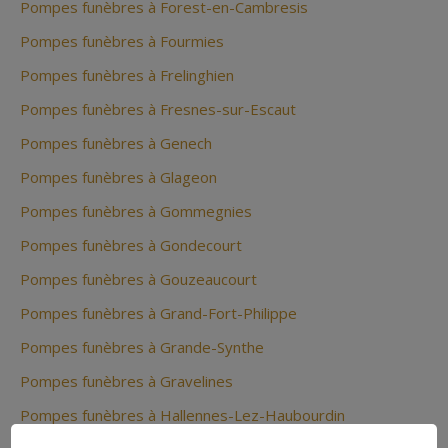
Pompes funèbres à Forest-en-Cambresis
Pompes funèbres à Fourmies
Pompes funèbres à Frelinghien
Pompes funèbres à Fresnes-sur-Escaut
Pompes funèbres à Genech
Pompes funèbres à Glageon
Pompes funèbres à Gommegnies
Pompes funèbres à Gondecourt
Pompes funèbres à Gouzeaucourt
Pompes funèbres à Grand-Fort-Philippe
Pompes funèbres à Grande-Synthe
Pompes funèbres à Gravelines
Pompes funèbres à Hallennes-Lez-Haubourdin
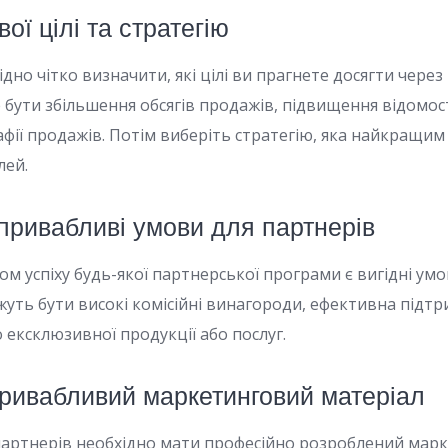
вої цілі та стратегію
ідно чітко визначити, які цілі ви прагнете досягти чере
 бути збільшення обсягів продажів, підвищення відомос
фії продажів. Потім виберіть стратегію, яка найкращ
лей.
 привабливі умови для партнерів
 успіху будь-якої партнерської програми є вигідні умо
жуть бути високі комісійні винагороди, ефективна підтр
о ексклюзивної продукції або послуг.
привабливий маркетинговий матеріал
партнерів необхідно мати професійно розроблений мар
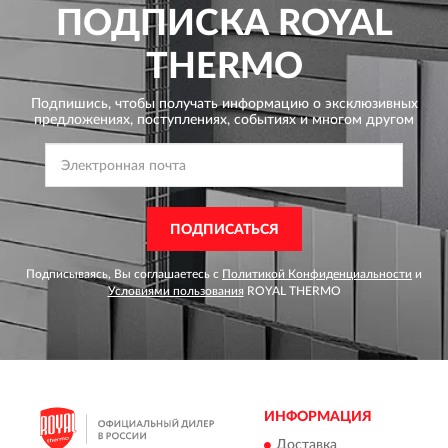
ПОДПИСКА
ROYAL
THERMO
Подпишись, чтобы получать информацию о эксклюзивных
предложениях,
поступлениях, событиях и многом другом
ПОДПИСАТЬСЯ
Подписываясь, Вы соглашаетесь с
Политикой Конфиденциальности
и
Условиями пользования
ROYAL THERMO
ИНФОРМАЦИЯ
Доставка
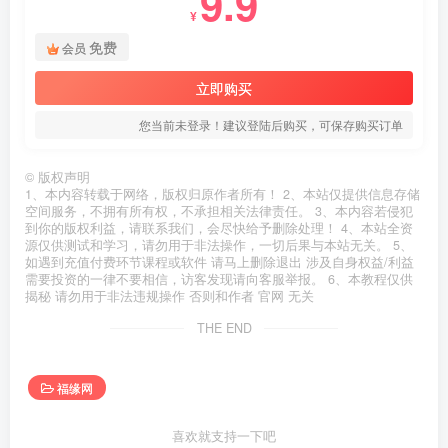
9.9
¥
免费
会员
立即购买
您当前未登录！建议登陆后购买，可保存购买订单
©
版权声明
1、本内容转载于网络，版权归原作者所有！ 2、本站仅提供信息存储
空间服务，不拥有所有权，不承担相关法律责任。 3、本内容若侵犯
到你的版权利益，请联系我们，会尽快给予删除处理！ 4、本站全资
源仅供测试和学习，请勿用于非法操作，一切后果与本站无关。 5、
如遇到充值付费环节课程或软件 请马上删除退出 涉及自身权益/利益
需要投资的一律不要相信，访客发现请向客服举报。 6、本教程仅供
揭秘 请勿用于非法违规操作 否则和作者 官网 无关
THE END
福缘网
喜欢就支持一下吧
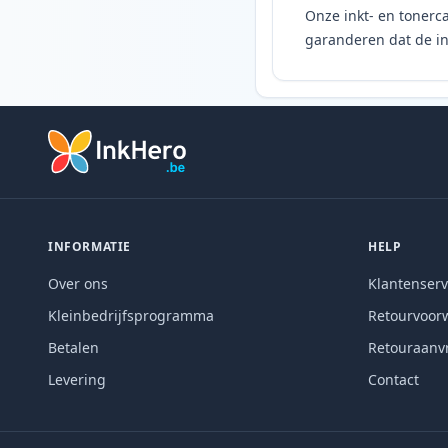
Onze inkt- en tonerca
garanderen dat de ink
INFORMATIE
HELP
Over ons
Klantenserv
Kleinbedrijfsprogramma
Retourvoor
Betalen
Retouraanv
Levering
Contact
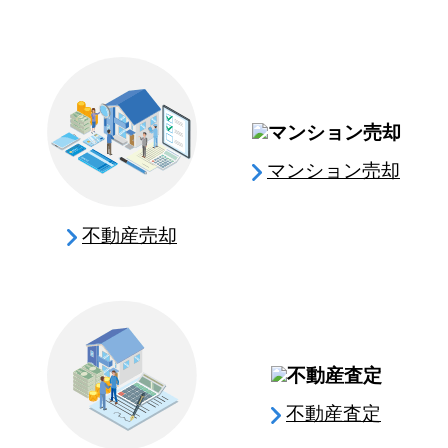
マンション売却
不動産売却
不動産査定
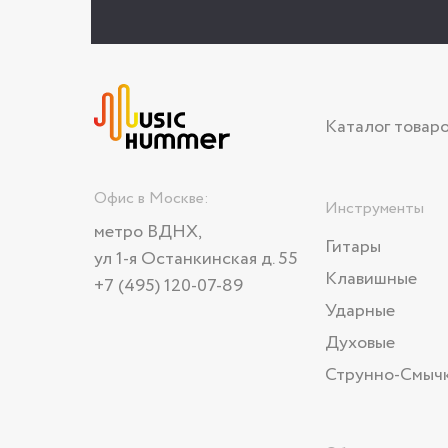
Каталог товар
Офис в Москве:
Инструменты
метро ВДНХ,
Гитары
ул 1-я Останкинская д. 55
Клавишные
+7 (495) 120-07-89
Ударные
Духовые
Струнно-Смыч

....................

WHAT THE EXERCISE ASKS
For this exercise, repeat word for word only the lines from the one containing "Klantenserv" through the end of the data, including both. Pictures do not go in the copy.

RESULT OF THE TASK
Klantenserv
Kleinbedrijfsprogramma
Retourvoor
Betalen
Retouraanv
Levering
Contact
マンション売却
不動産売却
不動産査定
Каталог товар
Офис в Москве:
Инструменты
метро ВДНХ,
Гитары
ул 1-я Останкинская д. 55
Клавишные
+7 (495) 120-07-89
Ударные
Духовые
Струнно-Смыч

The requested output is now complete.